1
votes

I'm attempting to write some code for item based collaborative filtering for product recommendations. The input has buyers as rows and products as columns, with a simple 0/1 flag to indicate whether or not a buyer has bought an item. The output is a list similar items for a given purchased, ranked by cosine similarities.

I am attempting to measure the accuracy of a few different implementations, but I am not sure of the best approach. Most of the literature I find mentions using some form of mean square error, but this really seems more applicable when your collaborative filtering algorithm predicts a rating (e.g. 4 out of 5 stars) instead of recommending which items a user will purchase.

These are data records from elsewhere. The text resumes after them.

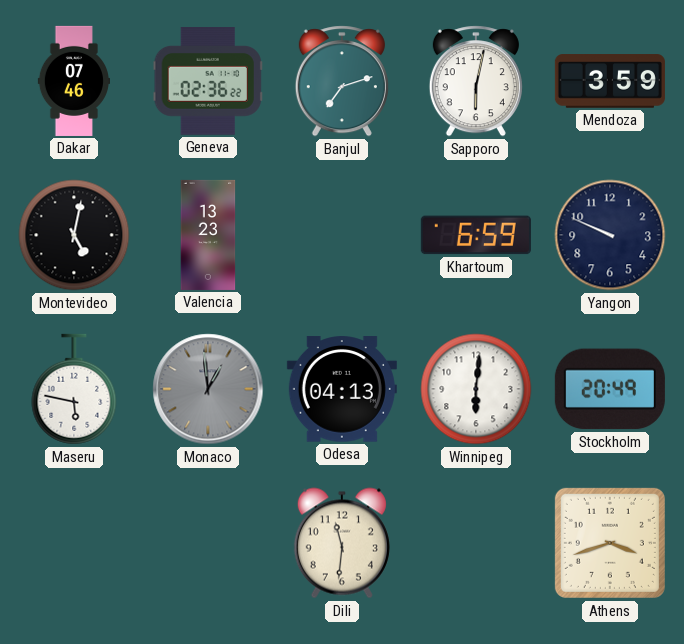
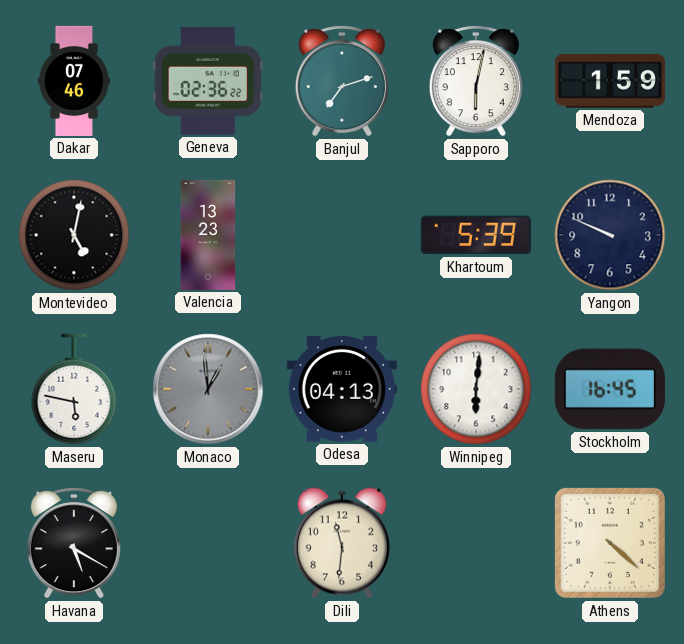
Mendoza: 3:59 -> 1:59
Khartoum: 6:59 -> 5:39
Stockholm: 20:49 -> 16:45
Havana: none -> 5:20
Athens: 3:42 -> 4:22
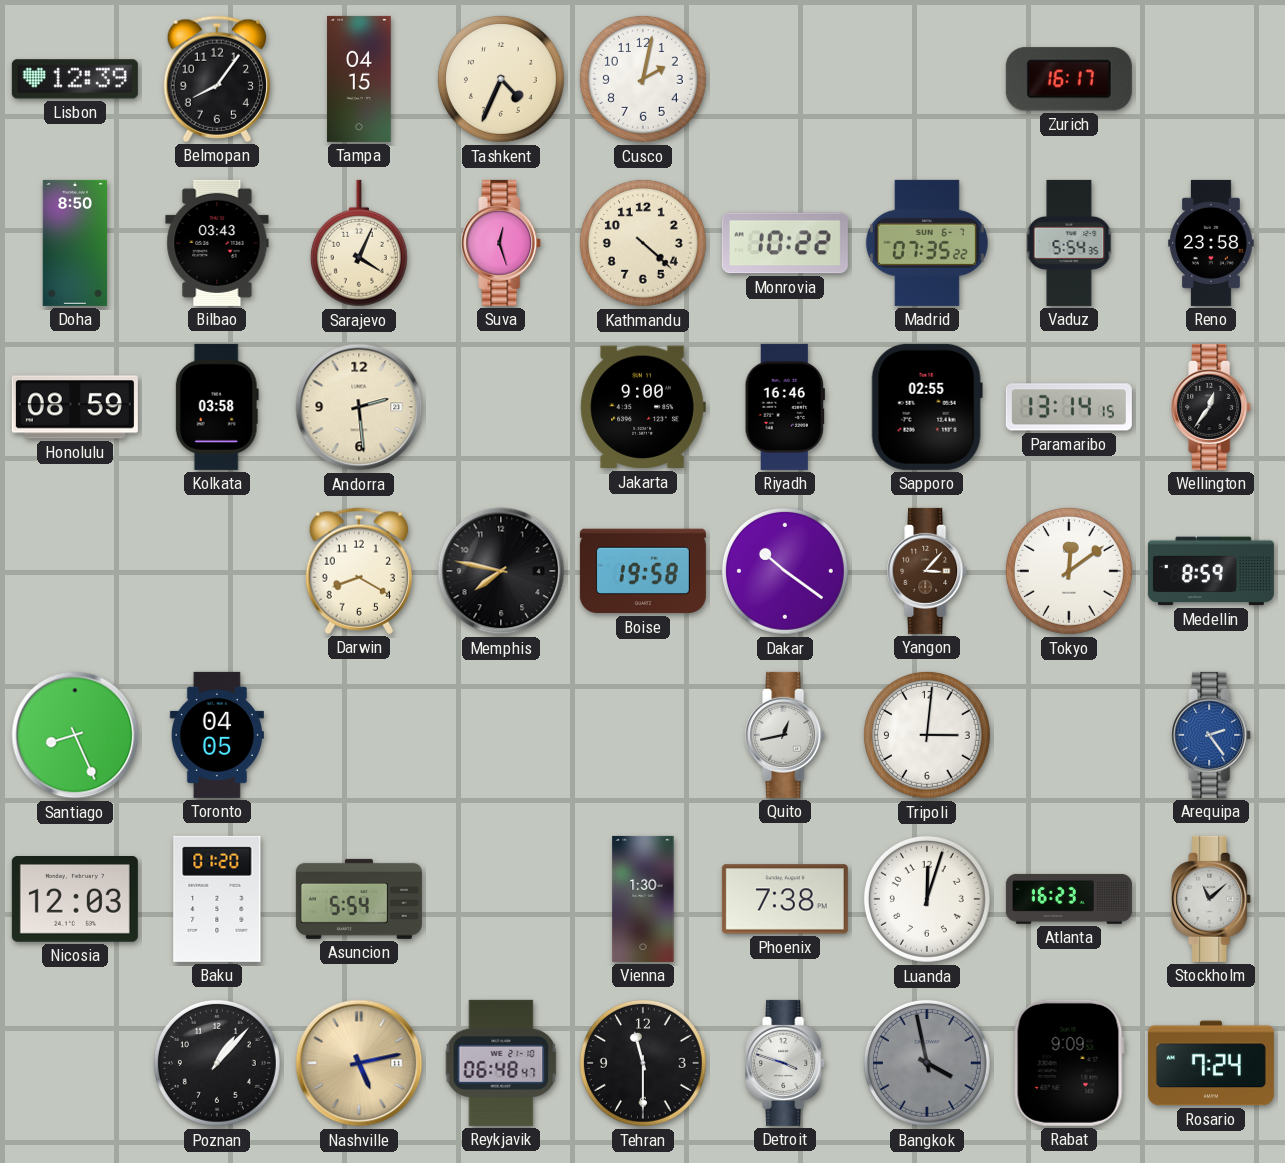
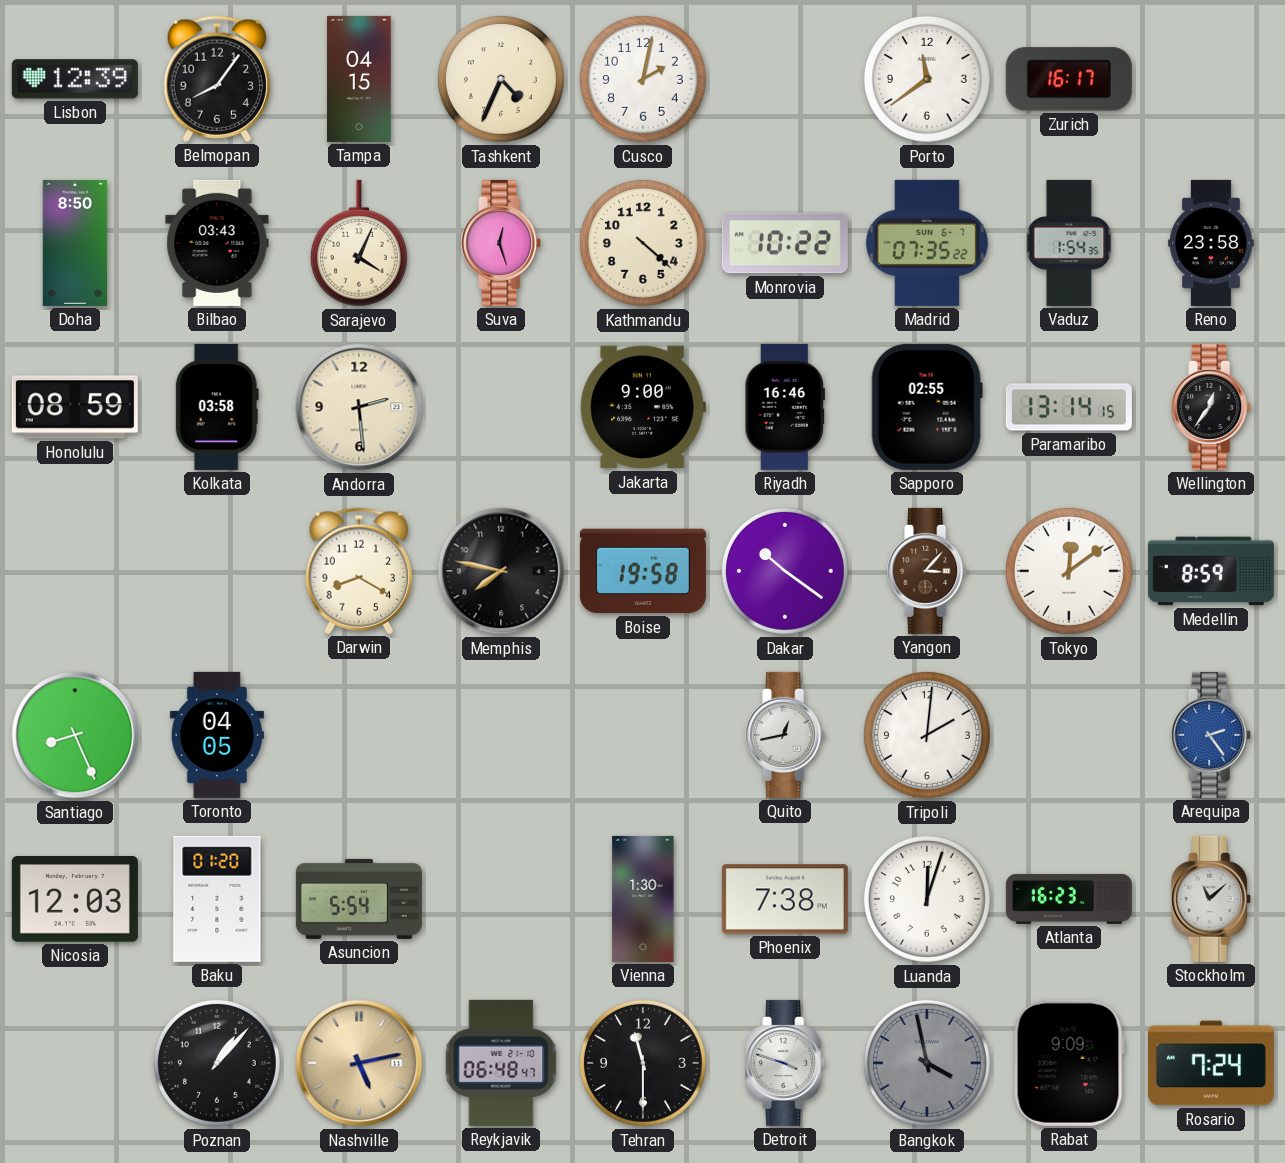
Porto: none -> 11:39
Vaduz: 5:54 -> 1:54
Tripoli: 3:01 -> 2:01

One approach I was considering was as follows...

  • split data into training/holdout sets, train on training data
  • For each item (A) in the set, select data from the holdout set where users bought A
  • Determine which percentage of A-buyers bought one of the top 3 recommendations for A-buyers

The above seems kind of arbitrary, but I think it could be useful for comparing two different algorithms when trained on the same data.

2

2 Answers

1
votes

Actually your approach is quiet similar with the literature but I think you should consider to use recall and precision as most of the papers do.

http://en.wikipedia.org/wiki/Precision_and_recall

Moreover if you will use Apache Mahout there is an implementation for recall and precision in this class; GenericRecommenderIRStatsEvaluator

0
votes

Best way to test a recommender is always to manually verify that the results. However some kind of automatic verification is also good.

In the spirit of a recommendation system, you should split your data in time, and see if you algorithm can predict what future buys the user does. this should be done for all users.

Don't expect that it can predict everything, a 100% correctness is usually a sign of over-fitting.